By David Pierce , editor-at-large and Vergecast co-host with over a decade of experience covering consumer tech. Previously, at Protocol, The Wall Street Journal, and Wired.
You can’t buy Meta’s most impressive new product, the smart glasses codenamed Orion. You might be able to buy something sort of like them a few years from now, but most of us will never get to so much as wear them. That doesn’t necessarily make them less impressive, though, or less important. Orion is a statement of purpose from Meta: that AR glasses really are the future and that we’re eventually going to get there.
On this episode of The Vergecast, The Verge’s Alex Heath joins the show to tell us all about his experience with Orion — two hours in the glasses of the future, playing Pong with Meta CEO Mark Zuckerberg and making smoothies and doing all sorts of other things. He also tells us about his conversation with Zuckerberg (subscribe to Decoder!) about AR, AI, and the future of just about everything.

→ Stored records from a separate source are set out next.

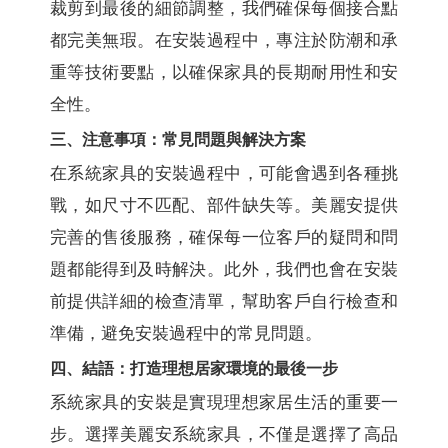
裁剪到最後的細節調整，我們確保每個接合點
都完美無瑕。在安裝過程中，專注於防潮和承
重等技術要點，以確保家具的長期耐用性和安
全性。
三、注意事項：常見問題與解決方案
在系統家具的安裝過程中，可能會遇到各種挑
戰，如尺寸不匹配、部件缺失等。美麗安提供
完善的售後服務，確保每一位客戶的疑問和問
題都能得到及時解決。此外，我們也會在安裝
前提供詳細的檢查清單，幫助客戶自行檢查和
準備，避免安裝過程中的常見問題。
四、結語：打造理想居家環境的最後一步
系統家具的安裝是實現理想家居生活的重要一
步。選擇美麗安系統家具，不僅是選擇了高品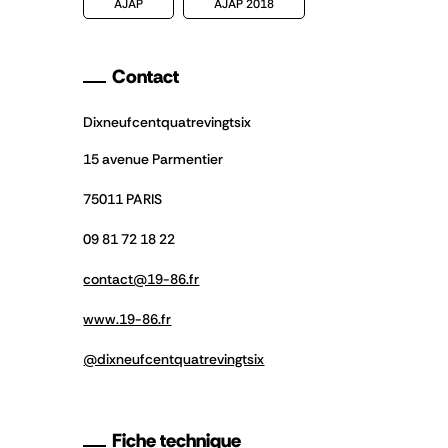
AJAP
AJAP 2018
Contact
Dixneufcentquatrevingtsix
15 avenue Parmentier
75011 PARIS
09 81 72 18 22
contact@19-86.fr
www.19-86.fr
@dixneufcentquatrevingtsix
Fiche technique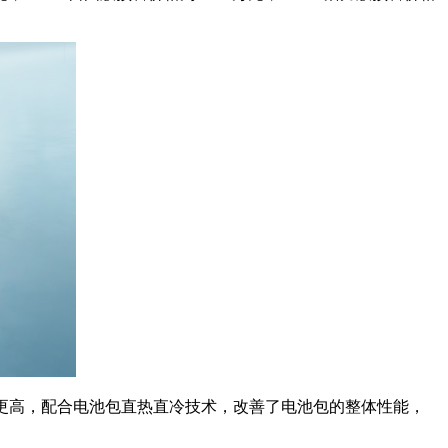
效更高，配合电池包直热直冷技术，改善了电池包的整体性能，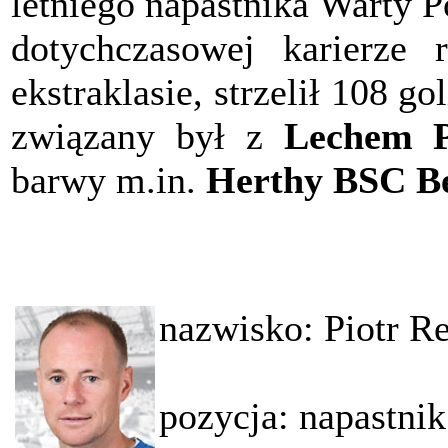
letniego napastnika Warty 
dotychczasowej karierze
ekstraklasie, strzelił 108 go
związany był z
Lechem 
barwy m.in.
Herthy BSC Be
nazwisko: Piotr Re
pozycja: napastnik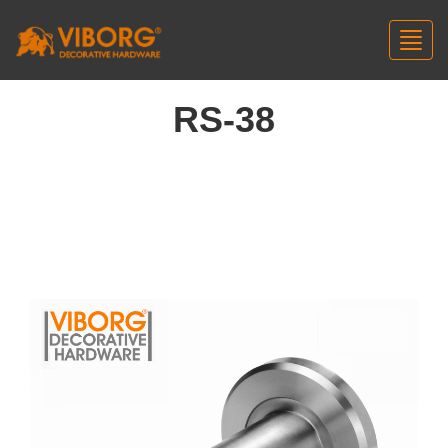
Toggl
navig
RS-38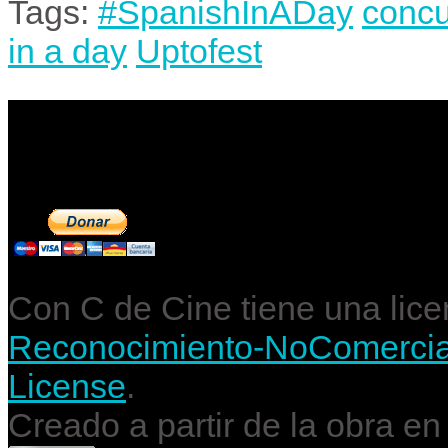
Tags:
#SpanishInADay
conc
in a day
Uptofest
Contribuye a mantene
Con C de Cine tiene una lic
Reconocimiento-NoComercial-
License
.
Creado a partir de la obra e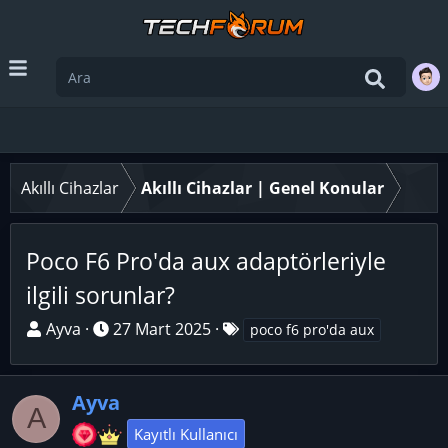
Akıllı Cihazlar
Akıllı Cihazlar | Genel Konular
Poco F6 Pro'da aux adaptörleriyle
ilgili sorunlar?
K
B
E
Ayva
27 Mart 2025
poco f6 pro'da aux
o
a
t
n
ş
i
u
Ayva
l
k
A
y
a
e
Kayıtlı Kullanıcı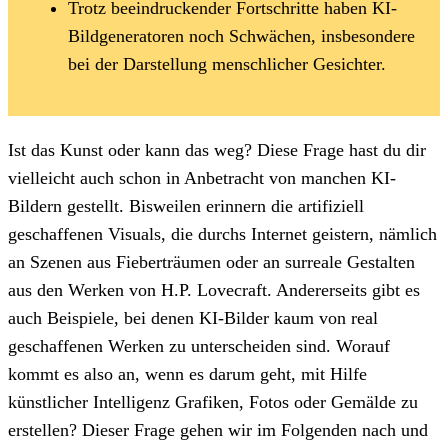
Trotz beeindruckender Fortschritte haben KI-
Bildgeneratoren noch Schwächen, insbesondere
bei der Darstellung menschlicher Gesichter.
Ist das Kunst oder kann das weg? Diese Frage hast du dir
vielleicht auch schon in Anbetracht von manchen KI-
Bildern gestellt. Bisweilen erinnern die artifiziell
geschaffenen Visuals, die durchs Internet geistern, nämlich
an Szenen aus Fieberträumen oder an surreale Gestalten
aus den Werken von H.P. Lovecraft. Andererseits gibt es
auch Beispiele, bei denen KI-Bilder kaum von real
geschaffenen Werken zu unterscheiden sind. Worauf
kommt es also an, wenn es darum geht, mit Hilfe
künstlicher Intelligenz Grafiken, Fotos oder Gemälde zu
erstellen? Dieser Frage gehen wir im Folgenden nach und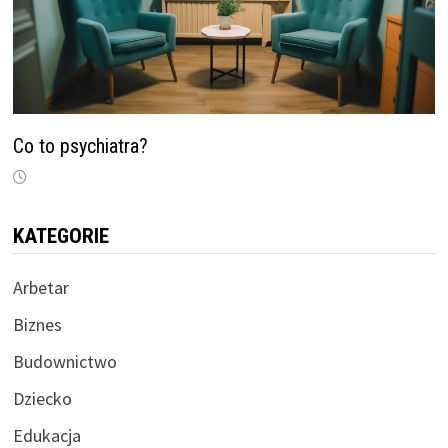
Co to psychiatra?
KATEGORIE
Arbetar
Biznes
Budownictwo
Dziecko
Edukacja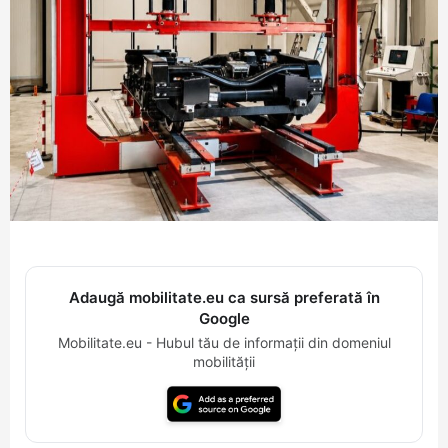
Adaugă mobilitate.eu ca sursă preferată în
Google
Mobilitate.eu - Hubul tău de informații din domeniul
mobilității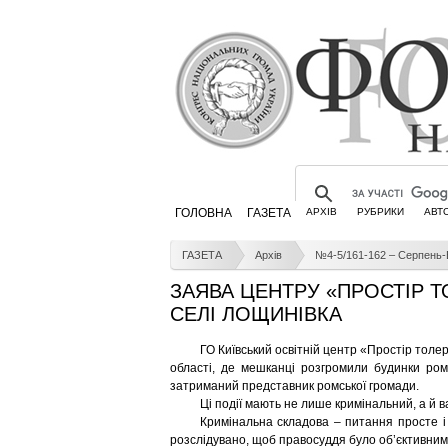
ГОЛОВНА
ГАЗЕТА
АРХІВ
РУБРИКИ
АВТ
ГАЗЕТА
Архів
№4-5/161-162 – Серпень-
ЗАЯВА ЦЕНТРУ «ПРОСТІР Т
СЕЛІ ЛОЩИНІВКА
ГО Київський освітній центр «Простір толе
області, де мешканці розгромили будинки ромі
затриманий представник ромської громади.
Ці події мають не лише кримінальний, а й 
Кримінальна складова – питання просте і
розслідувано, щоб правосуддя було об’єктивним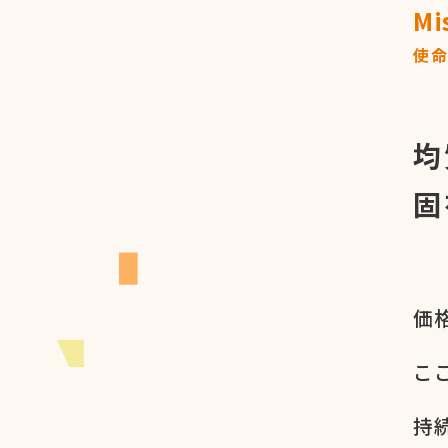
Mi
使
均
固
価格
ここ
持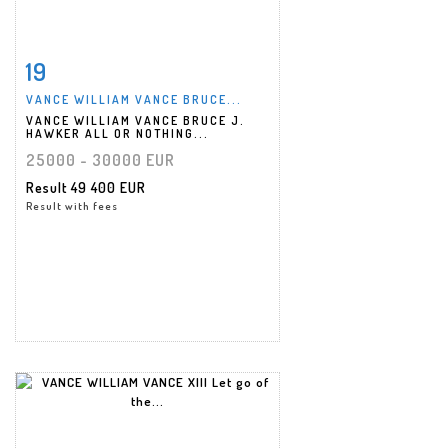
19
Item detail
Zoom
VANCE WILLIAM VANCE BRUCE...
VANCE WILLIAM VANCE BRUCE J.
HAWKER ALL OR NOTHING...
25000 - 30000 EUR
Result
49 400 EUR
Result with fees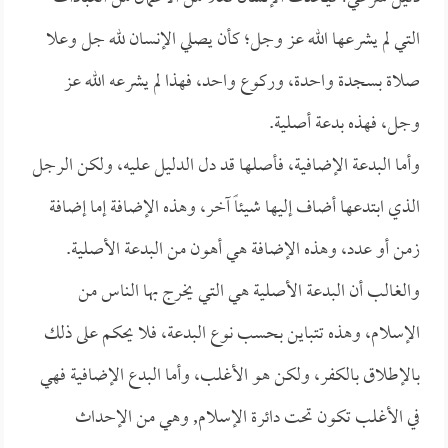
التي لم يشرعها الله عز وجل؛ كأن يصلي الإنسان لله جل وعلا
صلاة بسجدة واحدة، وركوع واحد، فهذا لم يشرعه الله عز
وجل، فهذه بدعة أصلية.
وأما البدعة الإضافية، فأصلها قد دل الدليل عليه، ولكن الرجل
الذي ابتدعها أضاف إليها شيئاً آخر، وهذه الإضافة إما إضافة
زمن أو عدد، وهذه الإضافة هي أهون من البدعة الأصلية.
والغالب أن البدعة الأصلية هي التي يخرج بها الناس من
الإسلام، وهذه تتباين بحسب نوع البدعة، فلا يحكم على ذلك
بالإطلاق بالكفر، ولكن هو الأغلب، وأما البدع الإضافية فهي
في الأغلب تكون تحت دائرة الإسلام, وهي من الإحداث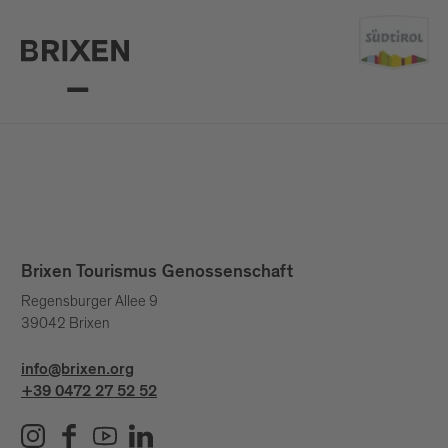
Brixen Tourismus Genossenschaft
Regensburger Allee 9
39042 Brixen
info@brixen.org
+39 0472 27 52 52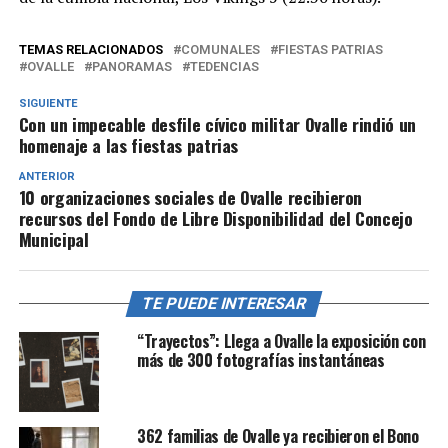
TEMAS RELACIONADOS
COMUNALES
FIESTAS PATRIAS
OVALLE
PANORAMAS
TEDENCIAS
SIGUIENTE
Con un impecable desfile cívico militar Ovalle rindió un
homenaje a las fiestas patrias
ANTERIOR
10 organizaciones sociales de Ovalle recibieron
recursos del Fondo de Libre Disponibilidad del Concejo
Municipal
TE PUEDE INTERESAR
“Trayectos”: Llega a Ovalle la exposición con
más de 300 fotografías instantáneas
362 familias de Ovalle ya recibieron el Bono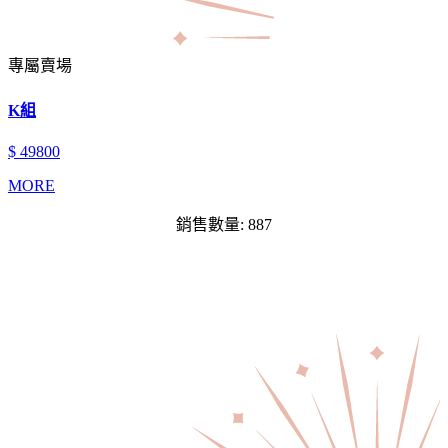
專屬賣場
K組
$ 49800
MORE
銷售數量: 887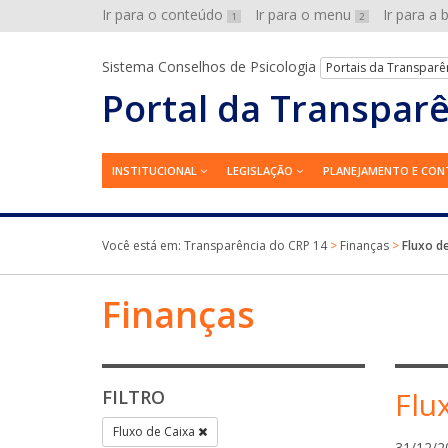
Ir para o conteúdo
Ir para o menu
Ir para a
1
2
Sistema Conselhos de Psicologia
Portais da Transparê
Portal da Transpar
INSTITUCIONAL
LEGISLAÇÃO
PLANEJAMENTO E CON
Você está em:
Transparência do CRP 14
>
Finanças
>
Fluxo d
Finanças
Flu
FILTRO
Fluxo de Caixa
31/12/2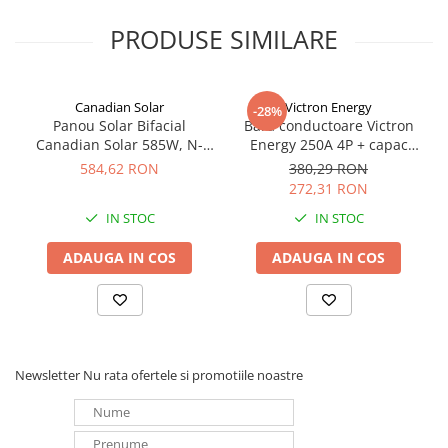
PRODUSE SIMILARE
Canadian Solar
Victron Energy
-28%
Panou Solar Bifacial
Bara conductoare Victron
Canadian Solar 585W, N-
Energy 250A 4P + capac
Type TOPCon, CS6W-TB-SF-
BUSBAR VBB125040010
584,62 RON
380,29 RON
BIF
272,31 RON
IN STOC
IN STOC
ADAUGA IN COS
ADAUGA IN COS
Newsletter
Nu rata ofertele si promotiile noastre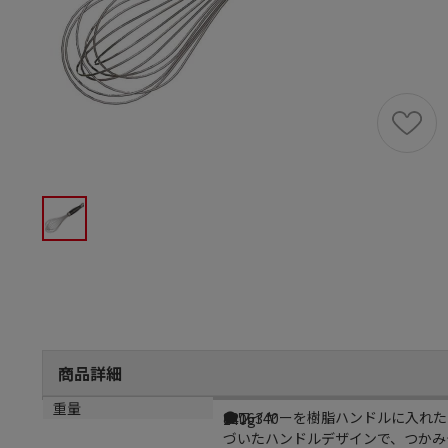
商品詳細
商品説明
メーカー品番
重量
●ワイヤーを樹脂ハンドルに入れた
8216340
240g
づいたハンドルデザインで、つかみや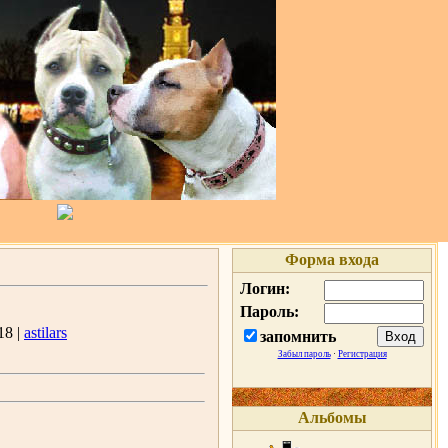
Форма входа
Логин:
Пароль:
18 |
astilars
запомнить
Забыл пароль
·
Регистрация
Альбомы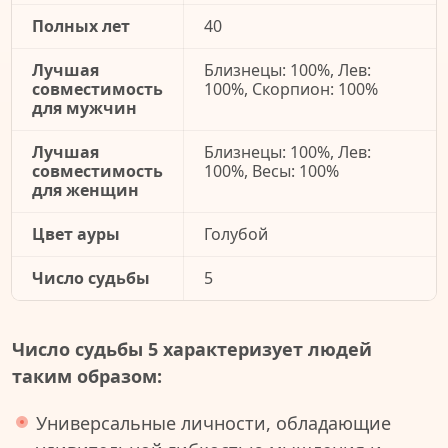
Полных лет
40
Лучшая
Близнецы: 100%, Лев:
совместимость
100%, Скорпион: 100%
для мужчин
Лучшая
Близнецы: 100%, Лев:
совместимость
100%, Весы: 100%
для женщин
Цвет ауры
Голубой
Число судьбы
5
Число судьбы 5 характеризует людей
таким образом:
Универсальные личности, обладающие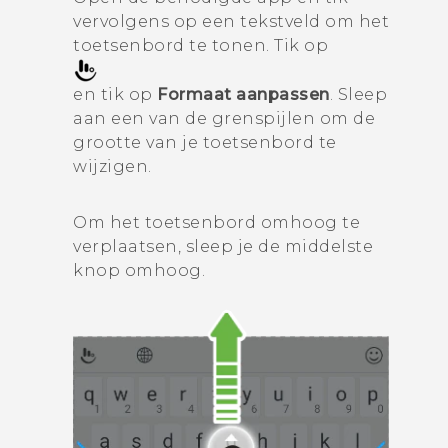
vervolgens op een tekstveld om het
toetsenbord te tonen. Tik op
en tik op
Formaat aanpassen
. Sleep
aan een van de grenspijlen om de
grootte van je toetsenbord te
wijzigen.
Om het toetsenbord omhoog te
verplaatsen, sleep je de middelste
knop omhoog.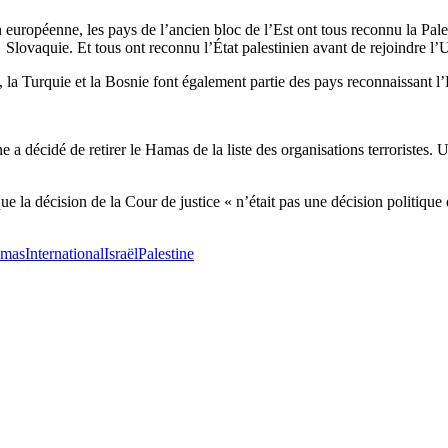
européenne, les pays de l’ancien bloc de l’Est ont tous reconnu la Pale
Slovaquie. Et tous ont reconnu l’État palestinien avant de rejoindre l’
la Turquie et la Bosnie font également partie des pays reconnaissant l’É
a décidé de retirer le Hamas de la liste des organisations terroristes. U
ue la décision de la Cour de justice « n’était pas une décision politiq
mas
International
Israël
Palestine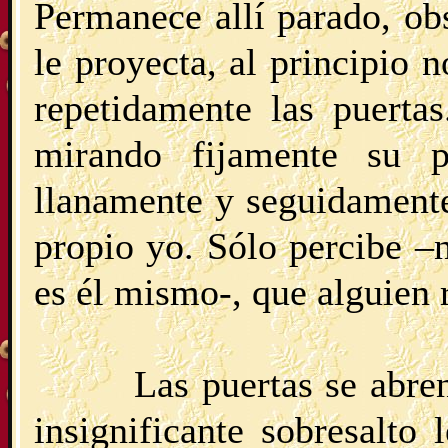
Permanece allí parado, o
le proyecta, al principio 
repetidamente las puerta
mirando fijamente su pr
llanamente y seguidamente
propio yo. Sólo percibe –
es él mismo-, que alguien r
Las puertas se abre
insignificante sobresalto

The occasion for all this news was Meta Connect, so we also go through all the other announcements from Connect. There are new smart glasses, new VR headsets, new celebrity AIs to replace the old celebrity AIs, voice modes, and more. But let’s be honest: we mostly talk about Orion. It’s either vaporware, a science project, a prototype, the unquestionable future, or somewhere in the center of the Venn diagram of all those things. And the fact that they exist at all says a lot about where we are in the evolution of technology.